───── Records for processing

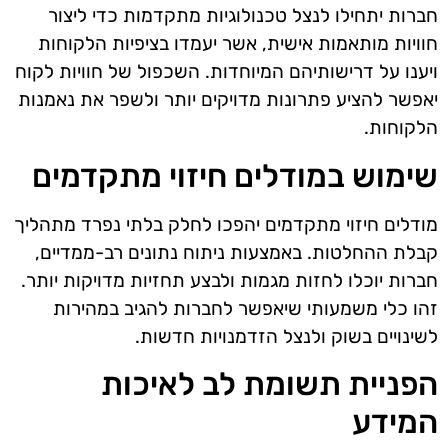
חברות יתחילו לנצל טכנולוגיות מתקדמות כדי ליצור
חוויות מותאמות אישית, אשר יעמדו בציפיות הלקוחות
ויענו על דרישותיהם המיוחדות. השכפול של חוויות לקוח
יאפשר להציע פתרונות מדויקים יותר ולשפר את נאמנות
הלקוחות.
שימוש במודלים חיזוי מתקדמים
מודלים חיזוי מתקדמים יהפכו לחלק בלתי נפרד מתהליך
קבלת ההחלטות. באמצעות ניתוח נתונים רב-ממדיים,
חברות יוכלו לחזות מגמות ולבצע תחזיות מדויקות יותר.
זהו כלי משמעותי שיאפשר לחברות להגיב במהירות
לשינויים בשוק ולנצל הזדמנויות חדשות.
הפניית תשומת לב לאיכות
המידע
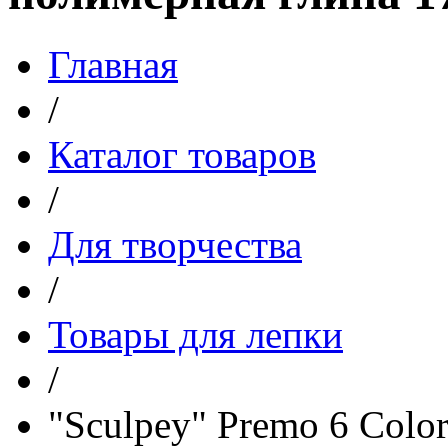
Главная
/
Каталог товаров
/
Для творчества
/
Товары для лепки
/
"Sculpey" Premo 6 Colo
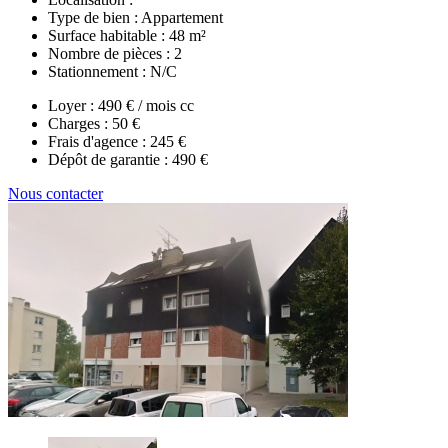
Type de bien :
Appartement
Surface habitable :
48 m²
Nombre de pièces :
2
Stationnement :
N/C
Loyer :
490 € / mois cc
Charges :
50 €
Frais d'agence :
245 €
Dépôt de garantie :
490 €
Nous contacter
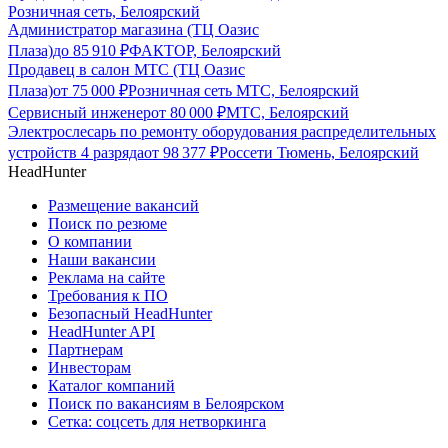
Розничная сеть, Белоярский
Администратор магазина (ТЦ Оазис
Плаза)
до
85 910
₽
ФАКТОР, Белоярский
Продавец в салон МТС (ТЦ Оазис
Плаза)
от
75 000
₽
Розничная сеть МТС, Белоярский
Сервисный инженер
от
80 000
₽
МТС, Белоярский
Электрослесарь по ремонту оборудования распределительных
устройств 4 разряда
от
98 377
₽
Россети Тюмень, Белоярский
HeadHunter
Размещение вакансий
Поиск по резюме
О компании
Наши вакансии
Реклама на сайте
Требования к ПО
Безопасный HeadHunter
HeadHunter API
Партнерам
Инвесторам
Каталог компаний
Поиск по вакансиям в Белоярском
Сетка: соцсеть для нетворкинга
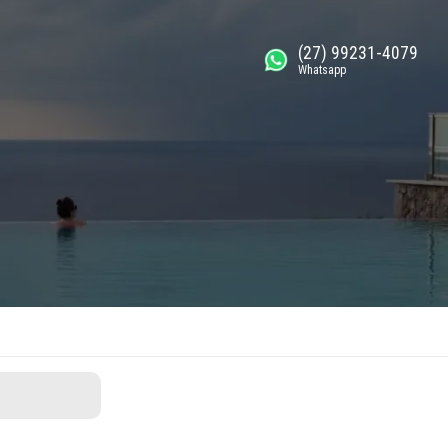
(27) 99231-4079
Whatsapp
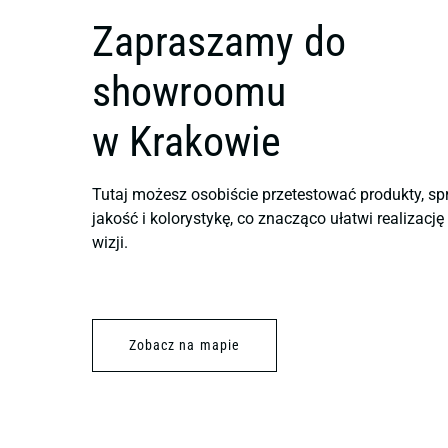
Zapraszamy do
showroomu
w Krakowie
Tutaj możesz osobiście przetestować produkty, sp
jakość i kolorystykę, co znacząco ułatwi realizacj
wizji.
Zobacz na mapie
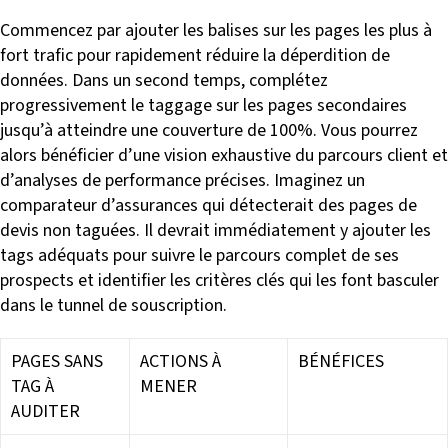
Commencez par ajouter les balises sur les pages les plus à
fort trafic pour rapidement réduire la déperdition de
données. Dans un second temps, complétez
progressivement le taggage sur les pages secondaires
jusqu’à atteindre une couverture de 100%. Vous pourrez
alors bénéficier d’une vision exhaustive du parcours client et
d’analyses de performance précises. Imaginez un
comparateur d’assurances qui détecterait des pages de
devis non taguées. Il devrait immédiatement y ajouter les
tags adéquats pour suivre le parcours complet de ses
prospects et identifier les critères clés qui les font basculer
dans le tunnel de souscription.
PAGES SANS
ACTIONS À
BÉNÉFICES
TAG À
MENER
AUDITER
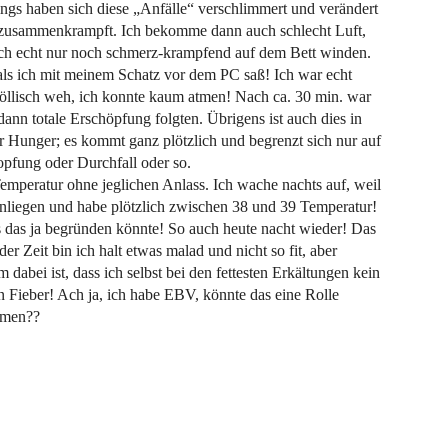
ings haben sich diese „Anfälle“ verschlimmert und verändert
r zusammenkrampft. Ich bekomme dann auch schlecht Luft,
ch echt nur noch schmerz-krampfend auf dem Bett winden.
 als ich mit meinem Schatz vor dem PC saß! Ich war echt
 höllisch weh, ich konnte kaum atmen! Nach ca. 30 min. war
nn totale Erschöpfung folgten. Übrigens ist auch dies in
unger; es kommt ganz plötzlich und begrenzt sich nur auf
pfung oder Durchfall oder so.
mperatur ohne jeglichen Anlass. Ich wache nachts auf, weil
hinliegen und habe plötzlich zwischen 38 und 39 Temperatur!
 das ja begründen könnte! So auch heute nacht wieder! Das
er Zeit bin ich halt etwas malad und nicht so fit, aber
dabei ist, dass ich selbst bei den fettesten Erkältungen kein
 Fieber! Ach ja, ich habe EBV, könnte das eine Rolle
mmen??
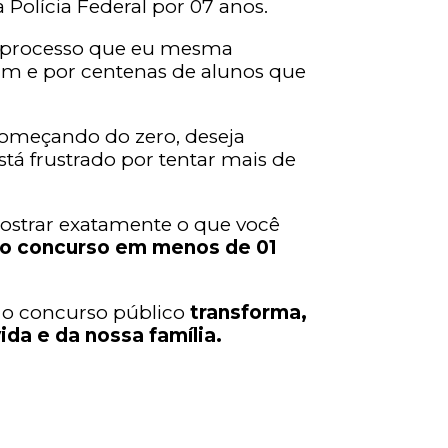
 Polícia Federal por 07 anos.
o processo que eu mesma
mim e por centenas de alunos que
começando do zero, deseja
tá frustrado por tentar mais de
ostrar exatamente o que você
no concurso em menos de 01
 o concurso público
transforma,
da e da nossa família.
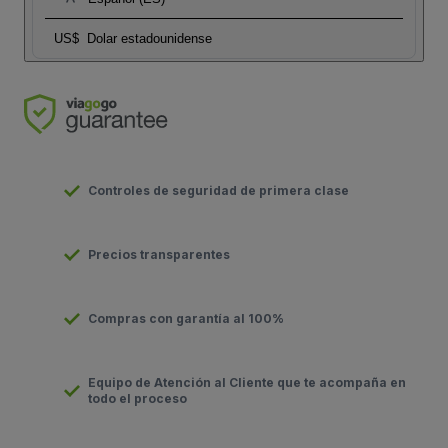
US$
Dolar estadounidense
Controles de seguridad de primera clase
Precios transparentes
Compras con garantía al 100%
Equipo de Atención al Cliente que te acompaña en
todo el proceso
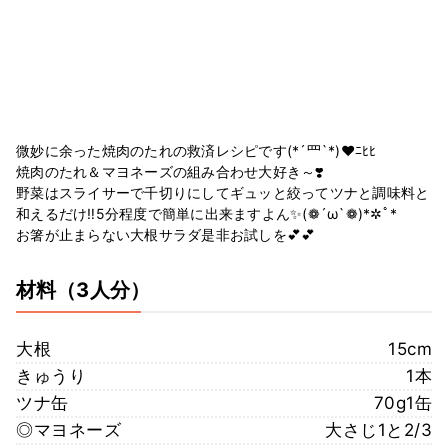
微妙に余った焼肉のたれの救済レシピです(*´罒`*)♥ﾆﾋﾋ
焼肉のたれ＆マヨネーズの組み合わせ大好き～❣️
野菜はスライサーで千切りにしてギュッと絞ってツナと調味料と
和えるだけ‼️5分程度で簡単に出来ますよん✨(❁´ω`❁)*✲ﾟ*
お箸が止まらない大根サラダ是非お試しを︎💕︎💕
材料
（3人分）
大根
15cm
きゅうり
1本
ツナ缶
70g1缶
◎マヨネーズ
大さじ1と2/3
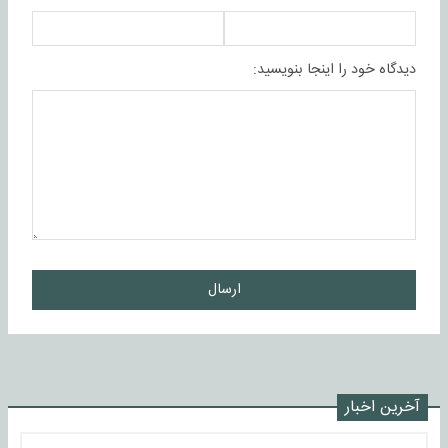
دیدگاه خود را اینجا بنویسید:
ارسال
آخرین اخبار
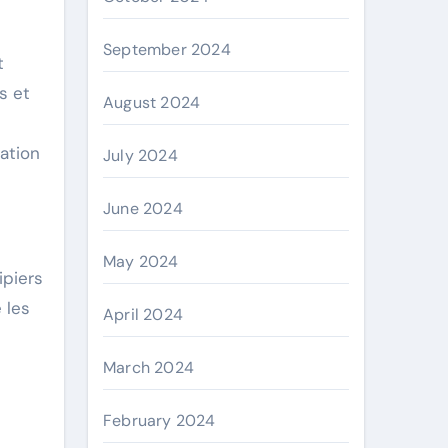
September 2024
t
s et
August 2024
ation
July 2024
June 2024
May 2024
ipiers
 les
April 2024
March 2024
February 2024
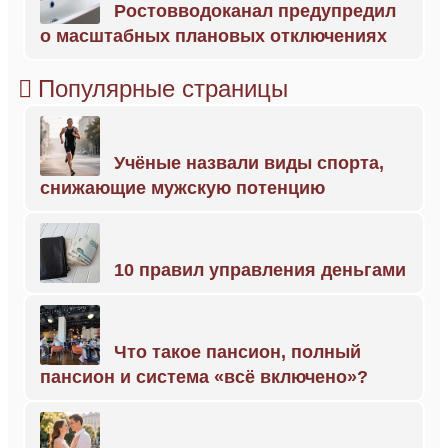
Ростовводоканал предупредил
о масштабных плановых отключениях
Популярные страницы
Учёные назвали виды спорта,
снижающие мужскую потенцию
10 правил управления деньгами
Что такое пансион, полный
пансион и система «всё включено»?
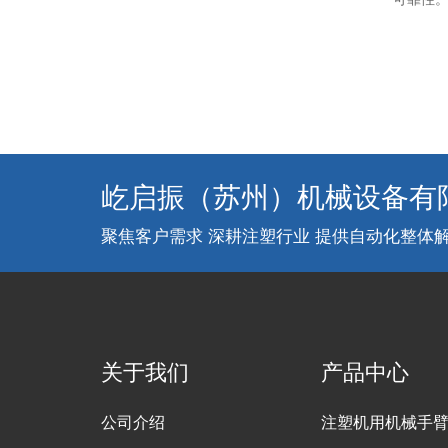
屹启振（苏州）机械设备有
聚焦客户需求 深耕注塑行业 提供自动化整体
关于我们
产品中心
公司介绍
注塑机用机械手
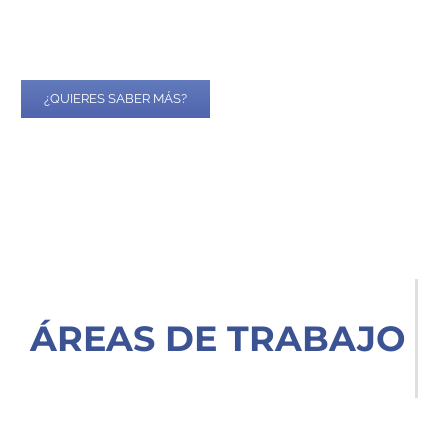
Cuando el impacto socioeconómico puede cambiar la decisión
¿QUIERES SABER MÁS?
ÁREAS DE TRABAJO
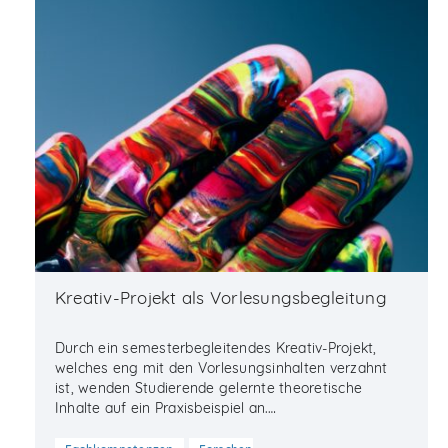
Kreativ-Projekt als Vorlesungsbegleitung
Durch ein semesterbegleitendes Kreativ-Projekt,
welches eng mit den Vorlesungsinhalten verzahnt
ist, wenden Studierende gelernte theoretische
Inhalte auf ein Praxisbeispiel an.…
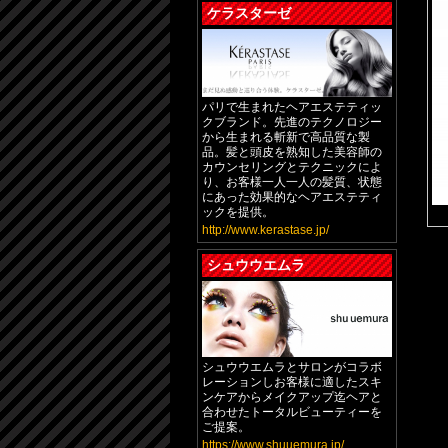
ケラスターゼ
パリで生まれたヘアエステティッ
クブランド。先進のテクノロジー
から生まれる斬新で高品質な製
品。髪と頭皮を熟知した美容師の
カウンセリングとテクニックによ
り、お客様一人一人の髪質、状態
にあった効果的なヘアエステティ
ックを提供。
http://www.kerastase.jp/
シュウウエムラ
シュウウエムラとサロンがコラボ
レーションしお客様に適したスキ
ンケアからメイクアップ迄ヘアと
合わせたトータルビューティーを
ご提案。
https://www.shuuemura.jp/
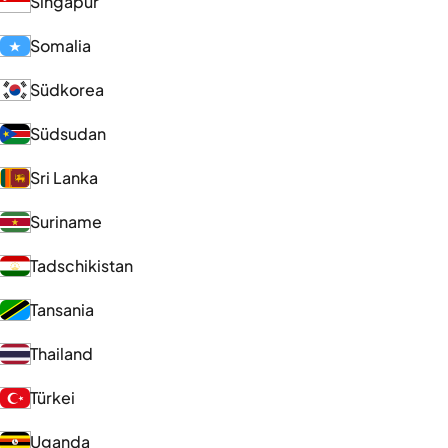
Singapur
Somalia
Südkorea
Südsudan
Sri Lanka
Suriname
Tadschikistan
Tansania
Thailand
Türkei
Uganda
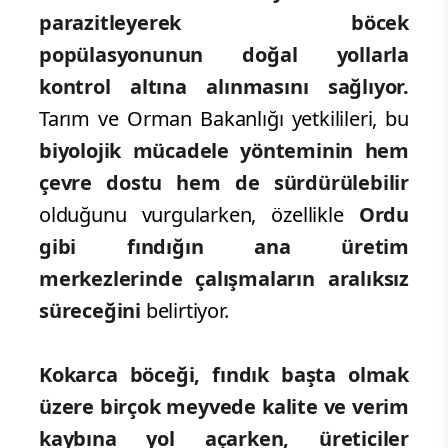
parazitleyerek böcek
popülasyonunun doğal yollarla
kontrol altına alınmasını sağlıyor.
Tarım ve Orman Bakanlığı yetkilileri, bu
biyolojik mücadele yönteminin hem
çevre dostu hem de sürdürülebilir
olduğunu vurgularken, özellikle
Ordu
gibi fındığın ana üretim
merkezlerinde çalışmaların aralıksız
süreceğini
belirtiyor.
Kokarca böceği, fındık başta olmak
üzere birçok meyvede kalite ve verim
kaybına yol açarken, üreticiler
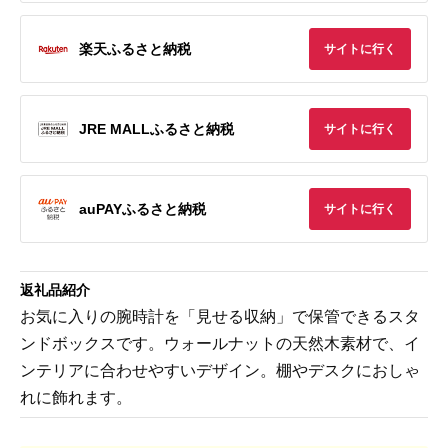
楽天ふるさと納税
サイトに行く
JRE MALLふるさと納税
サイトに行く
auPAYふるさと納税
サイトに行く
返礼品紹介
お気に入りの腕時計を「見せる収納」で保管できるスタ
ンドボックスです。ウォールナットの天然木素材で、イ
ンテリアに合わせやすいデザイン。棚やデスクにおしゃ
れに飾れます。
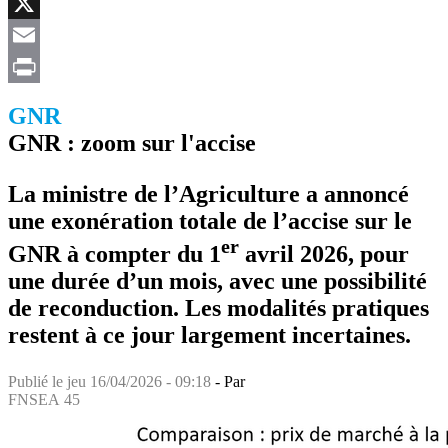
Facebook
X
Email
Print
GNR
GNR : zoom sur l'accise
La ministre de l’Agriculture a annoncé
une exonération totale de l’accise sur le
er
GNR à compter du 1
avril 2026, pour
une durée d’un mois, avec une possibilité
de reconduction. Les modalités pratiques
restent à ce jour largement incertaines.
Publié le
jeu 16/04/2026 - 09:18
- Par
FNSEA 45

──────────

**Exercise details**
Report, from the entries above, each line where "mois" is found.

**Response area**
490 € / mois cc
une durée d’un mois, avec une possibilité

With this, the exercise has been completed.